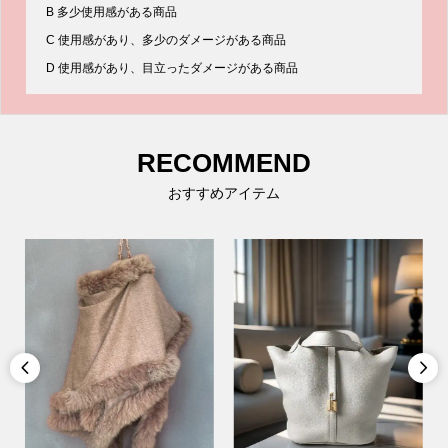
B 多少使用感がある商品
C 使用感があり、多少のダメージがある商品
D 使用感があり、目立ったダメージがある商品
RECOMMEND
おすすめアイテム



☆ ☆ ☆ ☆

What is required - Would you output all of the entries above exactly, keeping the pictures out?

Task response -
B 多少使用感がある商品
C 使用感があり、多少のダメージがある商品
D 使用感があり、目立ったダメージがある商品
RECOMMEND
おすすめアイテム



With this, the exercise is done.